■ EXERCISE ■
Within the records that follow, find every line containing the string "Einstieg". Copy those lines.

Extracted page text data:
★ ★ ★

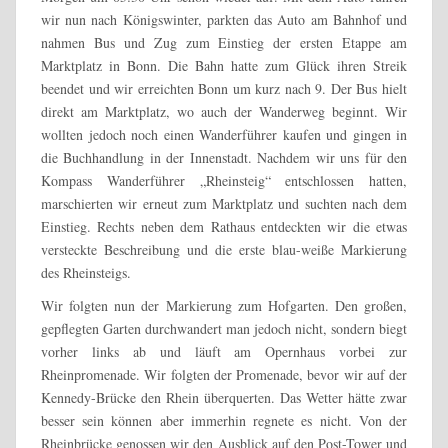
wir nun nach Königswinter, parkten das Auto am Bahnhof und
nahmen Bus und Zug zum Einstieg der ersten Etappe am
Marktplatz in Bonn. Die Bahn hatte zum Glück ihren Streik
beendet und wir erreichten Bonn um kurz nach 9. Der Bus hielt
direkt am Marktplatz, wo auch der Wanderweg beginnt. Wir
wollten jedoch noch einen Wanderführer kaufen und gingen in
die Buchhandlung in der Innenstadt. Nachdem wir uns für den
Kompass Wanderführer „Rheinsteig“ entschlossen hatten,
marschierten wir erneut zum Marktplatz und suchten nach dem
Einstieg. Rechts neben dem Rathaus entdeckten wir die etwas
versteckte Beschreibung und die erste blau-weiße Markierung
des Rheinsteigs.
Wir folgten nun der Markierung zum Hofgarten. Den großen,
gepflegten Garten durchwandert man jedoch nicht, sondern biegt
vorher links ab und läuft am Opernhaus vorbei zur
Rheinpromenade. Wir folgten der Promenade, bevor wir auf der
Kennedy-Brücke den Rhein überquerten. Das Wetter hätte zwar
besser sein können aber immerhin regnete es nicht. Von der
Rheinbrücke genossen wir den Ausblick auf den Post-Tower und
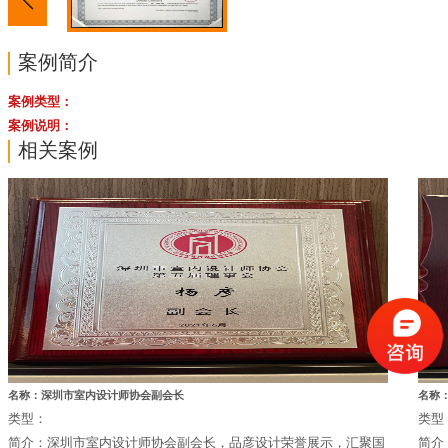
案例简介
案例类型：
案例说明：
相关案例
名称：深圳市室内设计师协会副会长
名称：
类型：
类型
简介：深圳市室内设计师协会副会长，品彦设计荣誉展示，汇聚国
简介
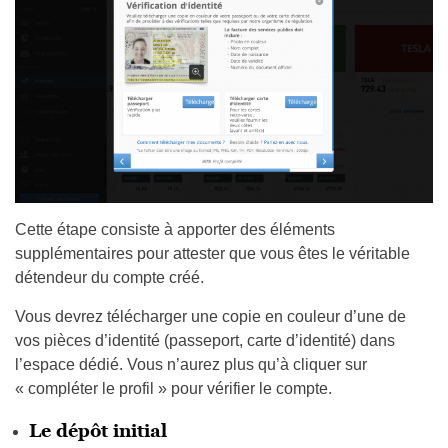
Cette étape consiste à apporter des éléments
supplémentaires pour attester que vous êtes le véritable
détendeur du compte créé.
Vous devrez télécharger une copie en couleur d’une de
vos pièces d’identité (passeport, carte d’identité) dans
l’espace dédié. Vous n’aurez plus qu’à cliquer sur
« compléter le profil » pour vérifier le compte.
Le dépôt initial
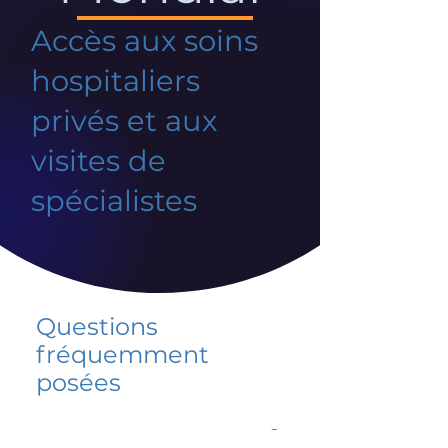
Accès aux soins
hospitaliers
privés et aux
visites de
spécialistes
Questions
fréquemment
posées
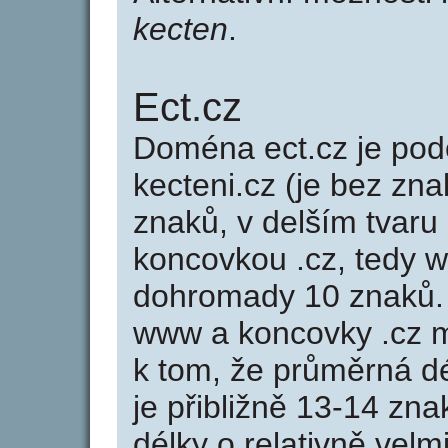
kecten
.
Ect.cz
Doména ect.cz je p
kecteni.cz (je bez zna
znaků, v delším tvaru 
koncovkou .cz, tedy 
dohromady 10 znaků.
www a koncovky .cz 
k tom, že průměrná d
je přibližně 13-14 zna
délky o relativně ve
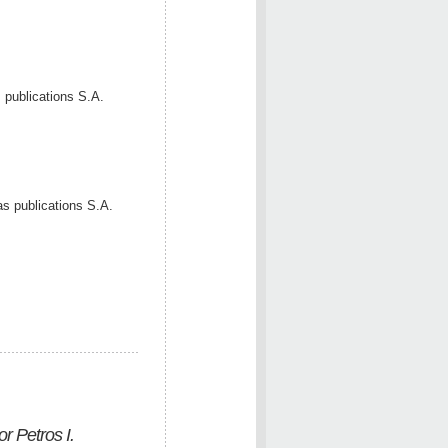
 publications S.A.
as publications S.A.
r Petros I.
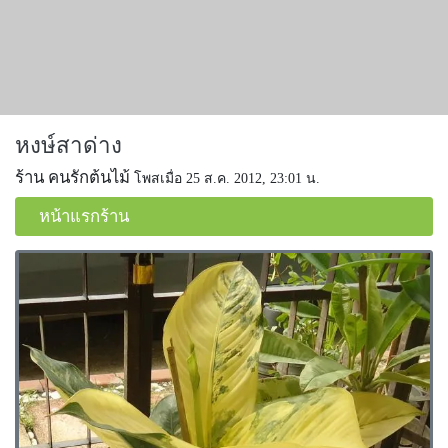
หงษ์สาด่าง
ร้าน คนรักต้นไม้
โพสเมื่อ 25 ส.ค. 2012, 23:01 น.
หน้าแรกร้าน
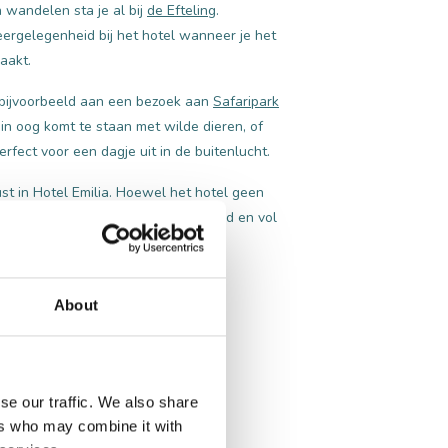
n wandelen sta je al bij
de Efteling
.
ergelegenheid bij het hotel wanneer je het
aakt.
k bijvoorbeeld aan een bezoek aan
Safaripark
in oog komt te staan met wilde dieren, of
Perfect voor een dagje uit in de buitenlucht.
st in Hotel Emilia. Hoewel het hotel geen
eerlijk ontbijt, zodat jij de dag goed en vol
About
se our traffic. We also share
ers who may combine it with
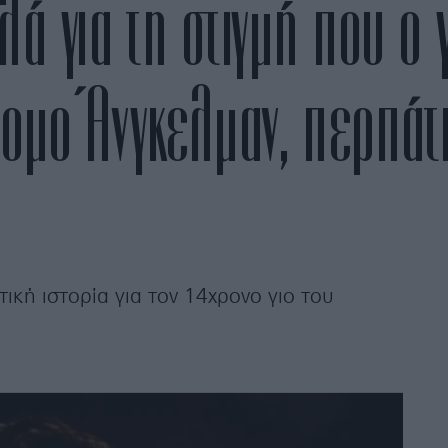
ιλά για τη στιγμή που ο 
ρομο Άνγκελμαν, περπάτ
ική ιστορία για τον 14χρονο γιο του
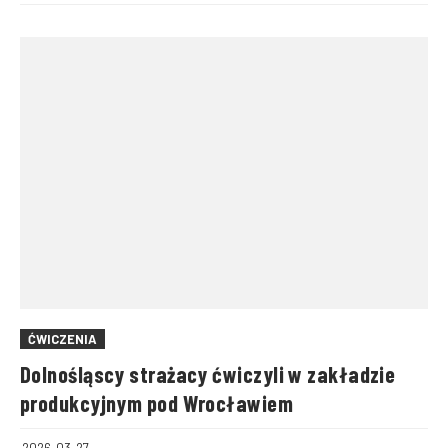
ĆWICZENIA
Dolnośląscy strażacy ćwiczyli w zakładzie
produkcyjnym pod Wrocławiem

★ ★ ★

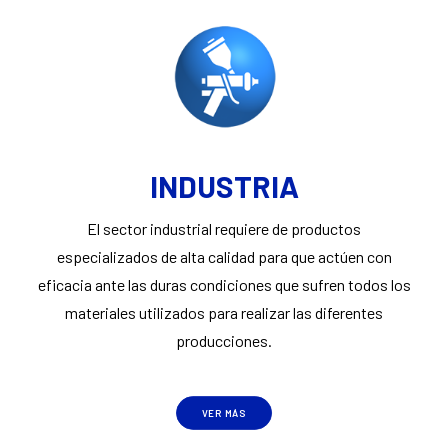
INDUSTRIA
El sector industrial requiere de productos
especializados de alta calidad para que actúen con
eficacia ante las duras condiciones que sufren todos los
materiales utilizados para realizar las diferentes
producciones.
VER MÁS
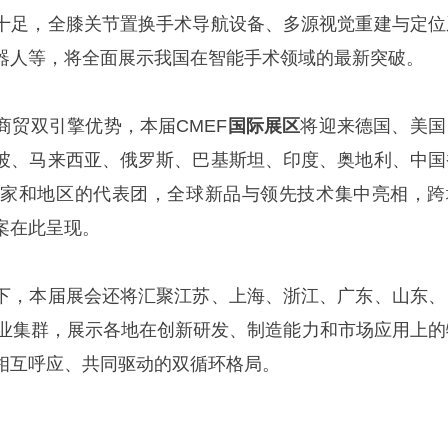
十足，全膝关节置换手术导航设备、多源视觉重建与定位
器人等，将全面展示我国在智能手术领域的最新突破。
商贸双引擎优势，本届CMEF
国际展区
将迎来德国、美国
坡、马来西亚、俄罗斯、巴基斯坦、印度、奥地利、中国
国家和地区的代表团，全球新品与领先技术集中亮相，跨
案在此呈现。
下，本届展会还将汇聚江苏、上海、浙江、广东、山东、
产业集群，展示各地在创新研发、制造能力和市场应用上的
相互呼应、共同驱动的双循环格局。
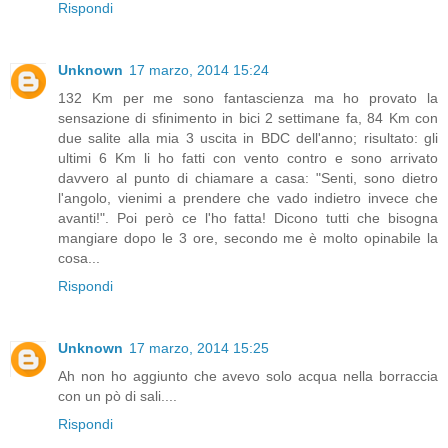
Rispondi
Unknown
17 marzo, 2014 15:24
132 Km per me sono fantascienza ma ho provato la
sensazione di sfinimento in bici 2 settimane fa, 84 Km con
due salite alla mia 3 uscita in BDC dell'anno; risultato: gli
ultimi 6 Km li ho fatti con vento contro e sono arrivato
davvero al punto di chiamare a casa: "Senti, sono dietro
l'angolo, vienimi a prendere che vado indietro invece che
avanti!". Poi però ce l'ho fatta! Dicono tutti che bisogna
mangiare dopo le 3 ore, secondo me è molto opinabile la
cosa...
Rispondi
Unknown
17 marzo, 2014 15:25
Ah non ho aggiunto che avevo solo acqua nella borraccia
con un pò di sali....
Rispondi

★ ★ ★

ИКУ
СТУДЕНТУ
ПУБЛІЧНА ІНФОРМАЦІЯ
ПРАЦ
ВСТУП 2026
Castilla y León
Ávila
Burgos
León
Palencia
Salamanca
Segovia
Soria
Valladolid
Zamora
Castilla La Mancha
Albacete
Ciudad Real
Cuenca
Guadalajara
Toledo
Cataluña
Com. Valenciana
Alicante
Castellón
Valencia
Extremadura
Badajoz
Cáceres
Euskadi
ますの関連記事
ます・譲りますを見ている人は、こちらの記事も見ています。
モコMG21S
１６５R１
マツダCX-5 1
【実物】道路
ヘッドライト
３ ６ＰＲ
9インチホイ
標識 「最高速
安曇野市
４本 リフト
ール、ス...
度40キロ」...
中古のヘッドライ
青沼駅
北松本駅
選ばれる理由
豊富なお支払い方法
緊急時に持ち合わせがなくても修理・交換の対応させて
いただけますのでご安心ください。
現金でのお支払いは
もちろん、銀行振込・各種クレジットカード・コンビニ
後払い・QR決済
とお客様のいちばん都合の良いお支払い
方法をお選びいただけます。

★ ★ ★

■ TASK SOLUTION ■
nahmen Bus und Zug zum Einstieg der ersten Etappe am
Einstieg. Rechts neben dem Rathaus entdeckten wir die etwas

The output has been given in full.